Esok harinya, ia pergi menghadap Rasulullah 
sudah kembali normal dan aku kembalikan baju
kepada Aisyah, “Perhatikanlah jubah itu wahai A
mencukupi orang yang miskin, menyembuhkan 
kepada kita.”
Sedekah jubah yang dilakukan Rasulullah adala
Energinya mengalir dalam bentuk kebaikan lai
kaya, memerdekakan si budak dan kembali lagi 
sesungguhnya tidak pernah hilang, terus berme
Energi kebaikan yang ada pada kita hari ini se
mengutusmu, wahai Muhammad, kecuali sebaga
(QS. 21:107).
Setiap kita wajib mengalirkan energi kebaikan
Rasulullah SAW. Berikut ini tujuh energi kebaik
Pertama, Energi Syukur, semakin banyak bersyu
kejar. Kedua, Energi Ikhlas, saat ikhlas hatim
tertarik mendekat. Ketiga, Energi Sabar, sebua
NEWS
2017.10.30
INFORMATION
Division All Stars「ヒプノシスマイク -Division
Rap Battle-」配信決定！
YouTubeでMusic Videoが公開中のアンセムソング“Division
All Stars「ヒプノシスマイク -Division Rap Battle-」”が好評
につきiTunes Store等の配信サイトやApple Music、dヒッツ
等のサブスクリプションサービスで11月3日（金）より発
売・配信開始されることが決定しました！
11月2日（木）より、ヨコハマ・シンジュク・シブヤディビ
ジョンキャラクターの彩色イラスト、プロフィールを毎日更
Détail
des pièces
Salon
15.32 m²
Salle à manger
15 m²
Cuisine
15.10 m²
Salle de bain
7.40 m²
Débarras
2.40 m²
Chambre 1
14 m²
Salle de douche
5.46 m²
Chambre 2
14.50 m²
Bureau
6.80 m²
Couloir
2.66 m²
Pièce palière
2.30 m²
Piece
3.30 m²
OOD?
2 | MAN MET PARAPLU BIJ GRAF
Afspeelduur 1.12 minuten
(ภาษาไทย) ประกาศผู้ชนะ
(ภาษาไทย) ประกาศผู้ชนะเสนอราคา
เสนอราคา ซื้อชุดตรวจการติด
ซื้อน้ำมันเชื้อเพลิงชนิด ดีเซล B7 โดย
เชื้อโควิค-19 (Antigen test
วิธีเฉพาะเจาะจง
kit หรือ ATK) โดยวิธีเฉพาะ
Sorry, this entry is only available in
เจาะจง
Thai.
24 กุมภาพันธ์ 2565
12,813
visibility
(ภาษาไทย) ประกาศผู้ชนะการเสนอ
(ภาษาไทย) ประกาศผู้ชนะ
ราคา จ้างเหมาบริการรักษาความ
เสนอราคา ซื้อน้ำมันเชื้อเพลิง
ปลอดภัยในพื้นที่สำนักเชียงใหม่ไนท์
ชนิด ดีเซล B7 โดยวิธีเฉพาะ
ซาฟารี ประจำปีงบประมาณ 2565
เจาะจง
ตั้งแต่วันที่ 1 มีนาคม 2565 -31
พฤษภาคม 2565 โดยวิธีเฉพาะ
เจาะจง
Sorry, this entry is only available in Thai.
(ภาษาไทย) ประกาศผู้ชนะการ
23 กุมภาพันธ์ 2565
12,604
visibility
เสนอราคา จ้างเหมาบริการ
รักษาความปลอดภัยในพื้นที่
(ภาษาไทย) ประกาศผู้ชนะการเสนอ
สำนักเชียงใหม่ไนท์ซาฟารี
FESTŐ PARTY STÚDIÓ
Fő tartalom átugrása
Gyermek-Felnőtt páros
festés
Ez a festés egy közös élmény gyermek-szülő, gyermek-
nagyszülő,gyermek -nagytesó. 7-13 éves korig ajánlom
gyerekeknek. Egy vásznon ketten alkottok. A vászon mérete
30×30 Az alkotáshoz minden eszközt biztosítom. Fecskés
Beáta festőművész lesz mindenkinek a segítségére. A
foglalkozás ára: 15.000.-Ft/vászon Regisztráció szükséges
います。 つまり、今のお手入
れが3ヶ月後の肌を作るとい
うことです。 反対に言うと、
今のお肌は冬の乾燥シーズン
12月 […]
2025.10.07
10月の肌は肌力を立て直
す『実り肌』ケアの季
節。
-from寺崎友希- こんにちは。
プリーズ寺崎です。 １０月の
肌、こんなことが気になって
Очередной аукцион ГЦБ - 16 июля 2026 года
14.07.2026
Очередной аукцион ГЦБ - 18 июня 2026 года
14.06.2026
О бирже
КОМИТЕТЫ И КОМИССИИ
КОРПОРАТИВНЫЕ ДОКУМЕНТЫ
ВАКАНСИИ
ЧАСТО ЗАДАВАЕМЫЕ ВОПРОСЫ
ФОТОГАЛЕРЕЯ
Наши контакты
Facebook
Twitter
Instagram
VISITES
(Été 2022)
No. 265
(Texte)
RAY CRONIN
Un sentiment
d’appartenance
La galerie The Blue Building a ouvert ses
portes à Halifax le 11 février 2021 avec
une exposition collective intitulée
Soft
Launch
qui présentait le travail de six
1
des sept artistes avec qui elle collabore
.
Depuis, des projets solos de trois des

______________________________

:: What you need to do ::
Among the records above, extract exactly the lines from the line with "ราคา จ้างเหมาบริการรักษาความ" to the line with "Fő tartalom átugrása", both lines included, and leave out the rest.

:: Solution below ::
ราคา จ้างเหมาบริการรักษาความ
เสนอราคา ซื้อน้ำมันเชื้อเพลิง
ปลอดภัยในพื้นที่สำนักเชียงใหม่ไนท์
ชนิด ดีเซล B7 โดยวิธีเฉพาะ
ซาฟารี ประจำปีงบประมาณ 2565
เจาะจง
ตั้งแต่วันที่ 1 มีนาคม 2565 -31
พฤษภาคม 2565 โดยวิธีเฉพาะ
เจาะจง
Sorry, this entry is only available in Thai.
(ภาษาไทย) ประกาศผู้ชนะการ
23 กุมภาพันธ์ 2565
12,604
visibility
เสนอราคา จ้างเหมาบริการ
รักษาความปลอดภัยในพื้นที่
(ภาษาไทย) ประกาศผู้ชนะการเสนอ
สำนักเชียงใหม่ไนท์ซาฟารี
FESTŐ PARTY STÚDIÓ
Fő tartalom átugrása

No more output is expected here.